Believe it or not, what happened in the “main event” of Fastlane was even more egregious.
While not the strongest champion in recent memory (WWE has been terrible at writing stories for heel champs for the past several years), Kevin Owens had been the Universal champ for around eight months, putting on good to great matches with the likes of Roman Reigns, Seth Rollins, Sami Zayn and more. He appears on house shows and rarely if ever misses Monday Night Raw. On Sunday he lost to a man who has wrestled only one one-on-one match in the past 15 years, in like eight seconds. A 50-year old man who has yet to actually take a single bump since he “returned” a few months back. A man who was last relevant when the current champion was barely 18 years old. The entire match is literally .gif length.
Regardless of the outcome of this match, Goldberg has been set to face Brock Lesnar at WrestleMania for weeks now. It was already going to be a big match with a ton of eyes on it, it did not need to add a title stipulation to make it interesting.

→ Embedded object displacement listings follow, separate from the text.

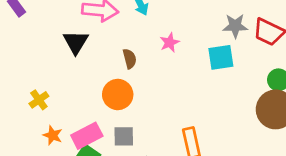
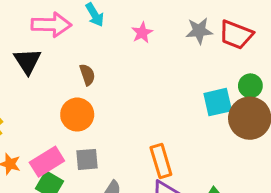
pink star: (170, 42) -> (142, 33), moved
cyan square: (221, 57) -> (218, 102), moved

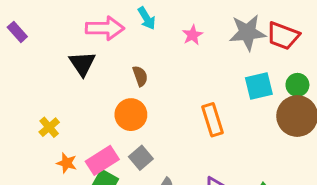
gray star: (199, 31) -> (247, 32), size x1.4
cyan square: (218, 102) -> (259, 86), moved
gray square: (87, 159) -> (141, 158), turned -35
orange rectangle: (161, 161) -> (213, 120), moved

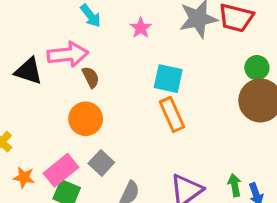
pink arrow: (105, 28) -> (68, 54), moved
black triangle: (82, 64) -> (29, 71), turned -32
cyan square: (259, 86) -> (168, 79), moved, turned 32

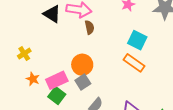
orange rectangle: (172, 114) -> (134, 63), turned -45
orange circle: (86, 119) -> (82, 65), moved

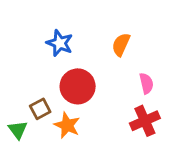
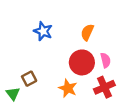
red circle: (78, 86) -> (82, 62), moved
orange star: (67, 125) -> (68, 88), moved

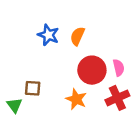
orange semicircle: (87, 32) -> (77, 36), moved
brown square: (29, 79) -> (33, 88), turned 32

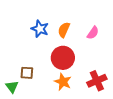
pink semicircle: (119, 68) -> (93, 33), moved, turned 48
red circle: (92, 70) -> (63, 58), moved

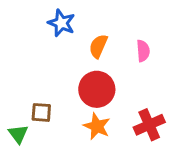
blue star: (40, 29) -> (61, 23), moved
pink semicircle: (93, 33) -> (143, 51), turned -40

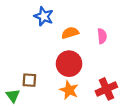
orange semicircle: (98, 46) -> (70, 33), turned 49

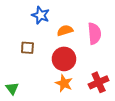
pink semicircle: (102, 36) -> (94, 34), size x1.5
brown square: (29, 80) -> (27, 48), moved

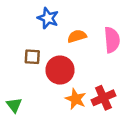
red circle: (64, 59) -> (60, 70), moved
red cross: (99, 82) -> (103, 98), moved

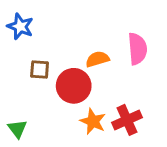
blue star: (48, 18) -> (20, 27), moved
orange semicircle: (77, 36) -> (97, 59), moved

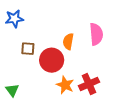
blue star: (20, 27) -> (14, 19), turned -30
orange semicircle: (97, 59) -> (68, 41), turned -63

So instead of trying something different or unexpected, WWE instead had the man who has been their most prestigious champion for most of the year go down like a chump in only a few seconds to a man whose shelf life with the company includes just a handful of appearances. How do you expect to build new stars if you’re making your top guy get mulched by a 50-year old former football player who hasn’t wrestled a single match in 14 years? I just don’t get it.
Compounding this lunacy is the fact that Owens’ former best-friend-turned arch rival Chris Jericho showed up to distract KO just as the opening bell rang. Now, that he’d want to screw over the man that wronged him is not entirely crazy. That is, unless, you are a wrestling fan and understand that Jericho’s and Owens’ personal issues pretty much assure that they will be fighting each other at WrestleMania. If KO had still been champion, you could safely assume that that match would have been for the title. Jericho’s actions made sure that it won’t be. In fact, it pretty much ensures that the match will instead be for the United States Championship currently held by Jericho. So…yeah. Smooth move buddy.

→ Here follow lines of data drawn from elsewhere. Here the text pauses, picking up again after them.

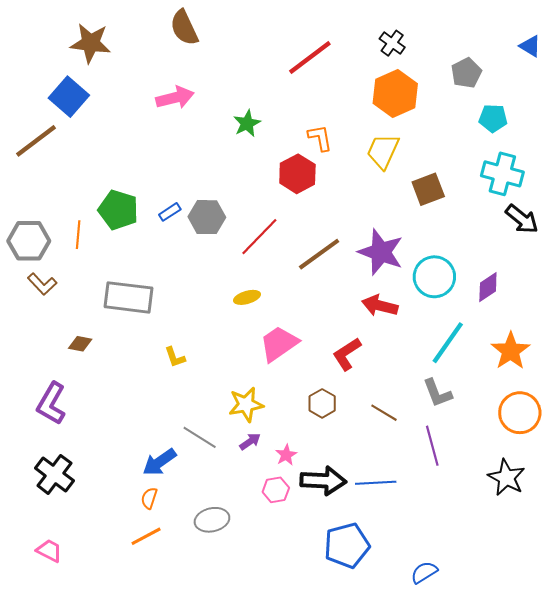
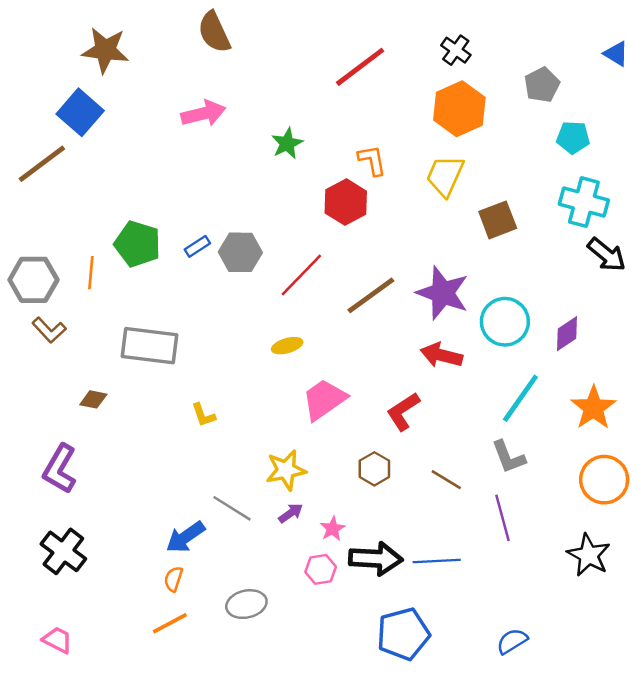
blue semicircle: (424, 572) -> (512, 641), moved

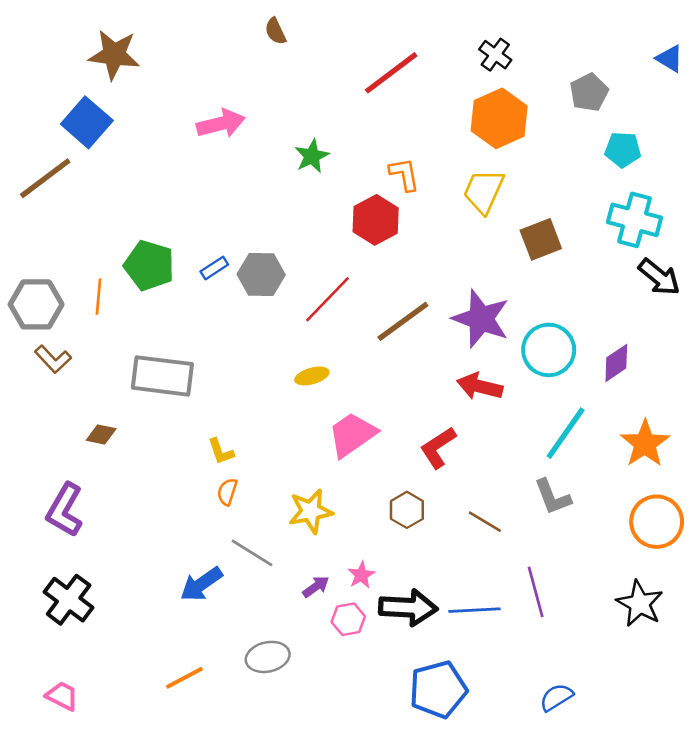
brown semicircle: (214, 32) -> (275, 31), moved, size x0.6
purple arrow: (291, 513) -> (316, 587), moved
purple line: (502, 518) -> (536, 592), moved
orange semicircle: (173, 579) -> (227, 492), moved

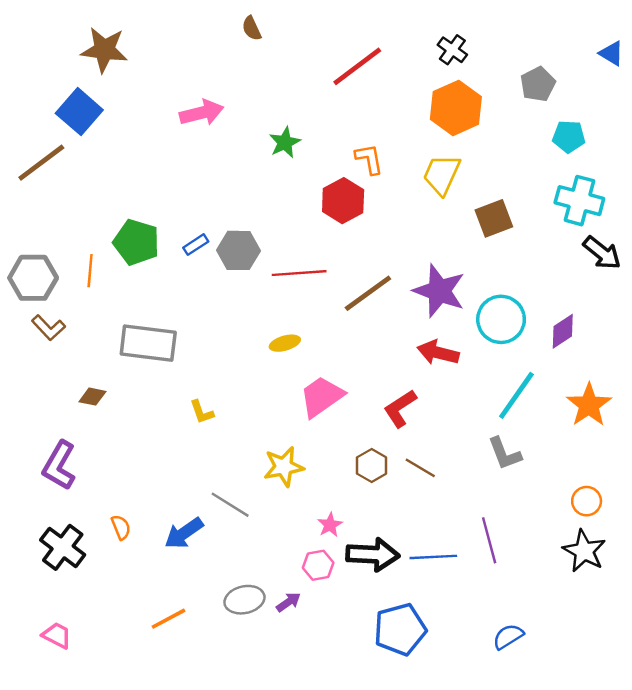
red line: (327, 299) -> (299, 273), turned 42
orange semicircle: (227, 492) -> (121, 527), moved, turned 140
brown line: (485, 522) -> (420, 468), moved
orange circle: (657, 522) -> (587, 501), moved, size x0.6
purple arrow: (316, 587) -> (288, 602), moved

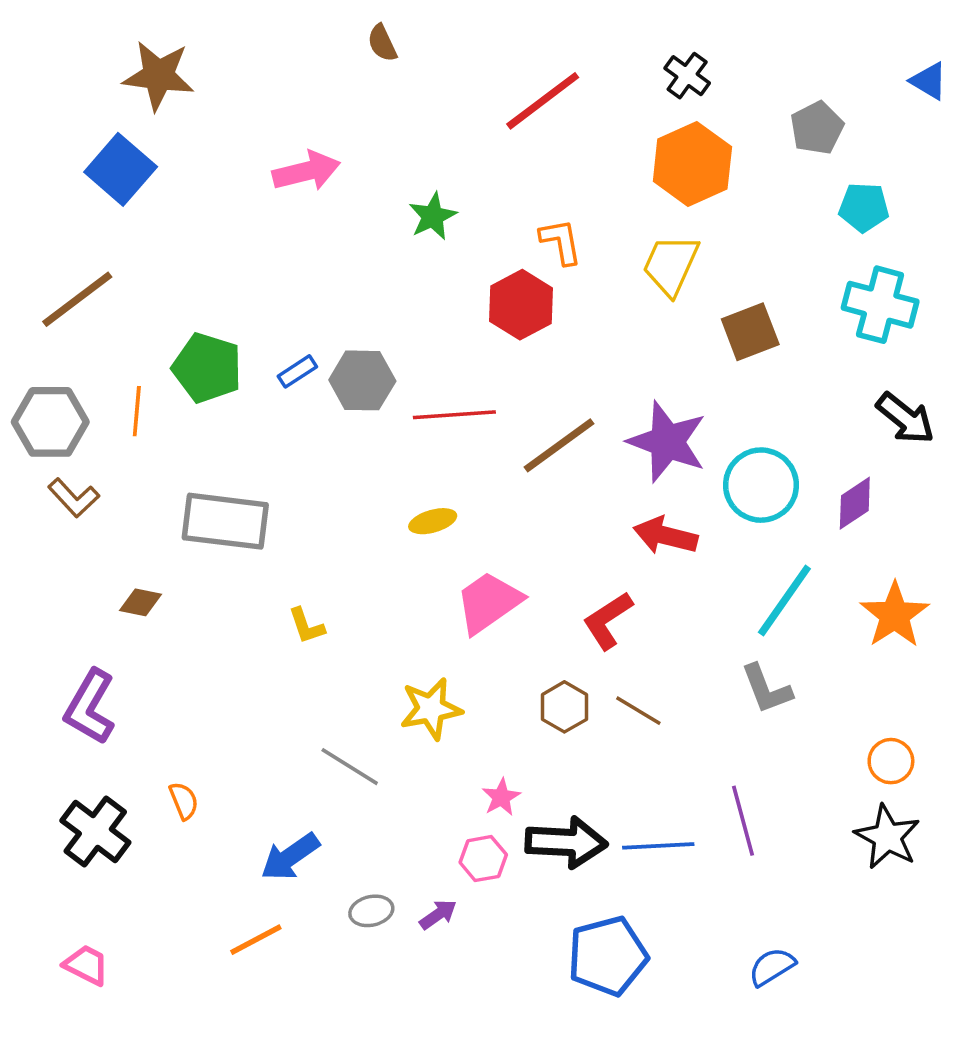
brown line: (41, 163) -> (77, 299), moved
black arrow: (602, 253) -> (905, 418), moved
blue arrow: (184, 533) -> (290, 857), moved
gray ellipse: (244, 600) -> (371, 911), size x0.7

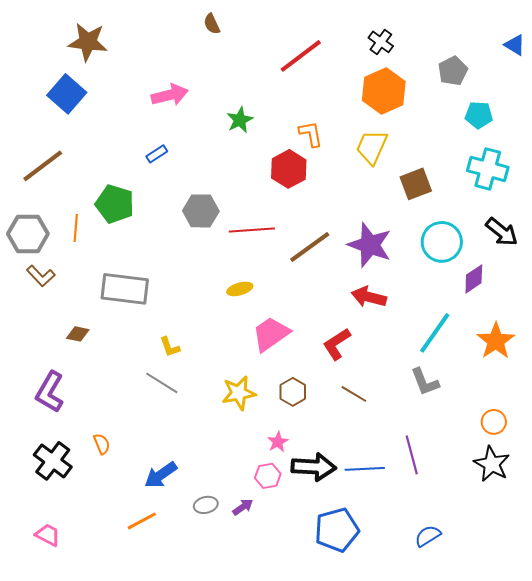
blue rectangle: (297, 371) -> (157, 154), moved
cyan circle: (761, 485) -> (442, 242), moved
brown hexagon: (564, 707) -> (293, 392), moved
gray line: (350, 767) -> (162, 383), moved

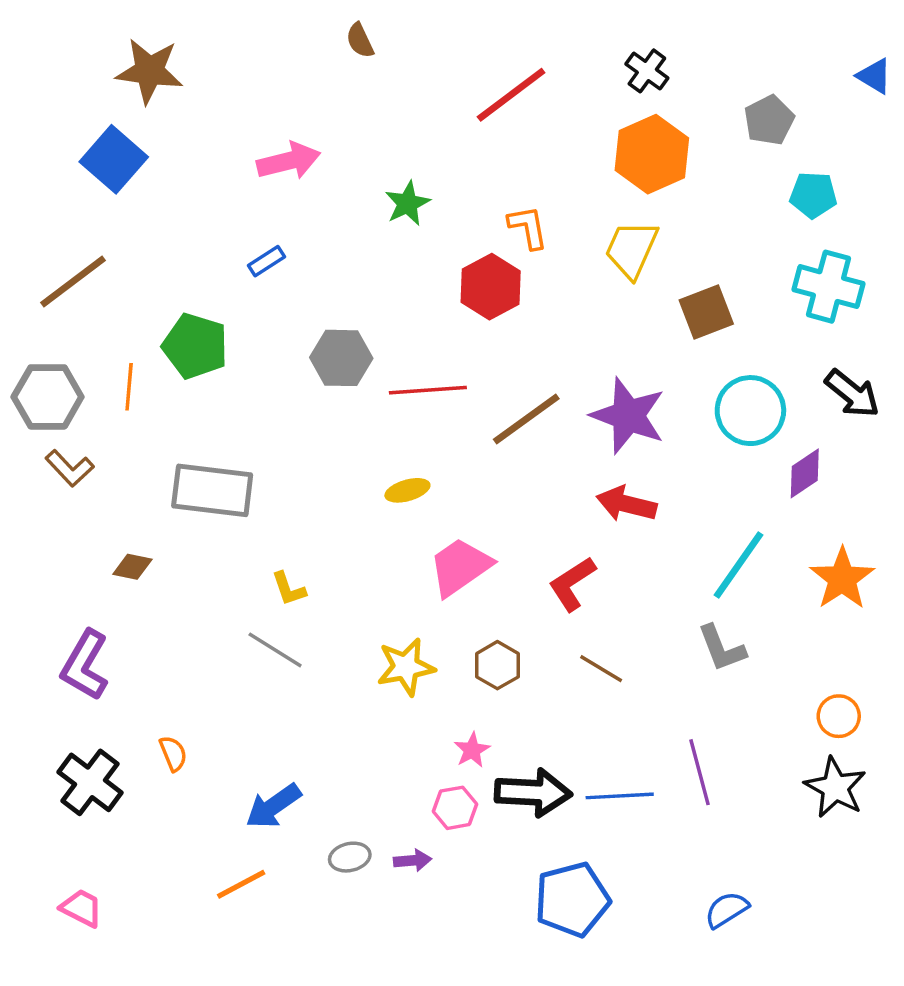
purple arrow: (243, 507) -> (413, 860), turned 30

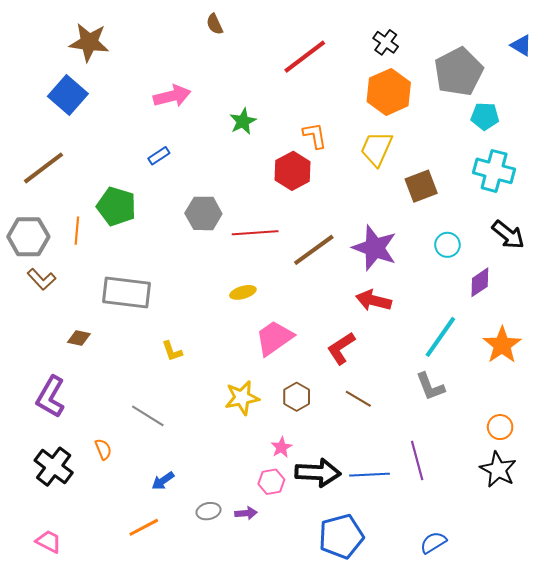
gray pentagon: (769, 120) -> (459, 72), size x1.6
cyan circle: (750, 411) -> (447, 245), size x0.6
gray line: (275, 650) -> (148, 416), moved
blue arrow: (273, 806) -> (163, 481), size x0.7

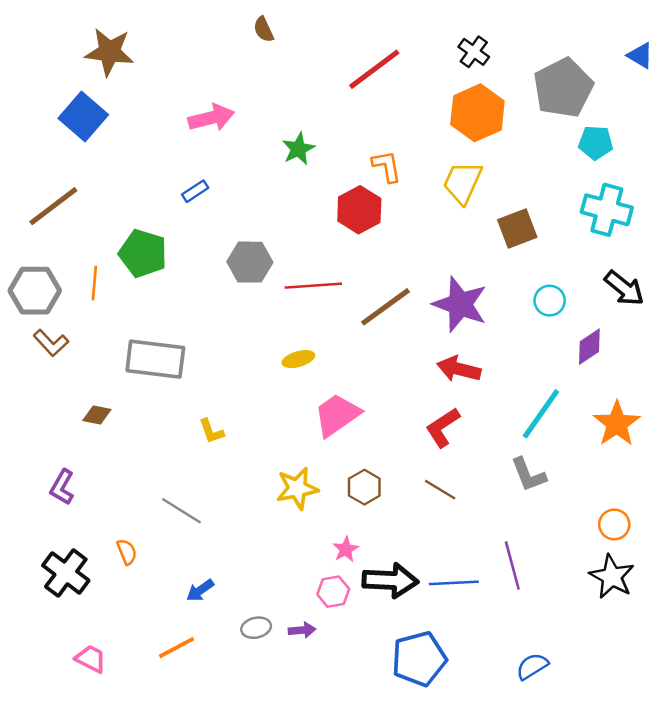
red L-shape: (341, 348) -> (443, 427), moved
purple L-shape: (51, 397) -> (62, 487), size x0.7
pink trapezoid: (49, 541) -> (91, 659), moved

It’s hard to say that this PPV felt like anything other than an episode of Monday Night Raw–and not a particularly good one. The only difference is that all of the matches had endings–but many of those were garbage. The Neville/Gallagher match and Roman/Strowman were really quite good, but the rest was either good but forgettable (Zayn/Joe) or just not very good at all (Certified Gs/The Club). With WrestleMania looming in a few days, we as fans just want to put this one behind us and move forward to what will hopefully be a better build to the show of shows.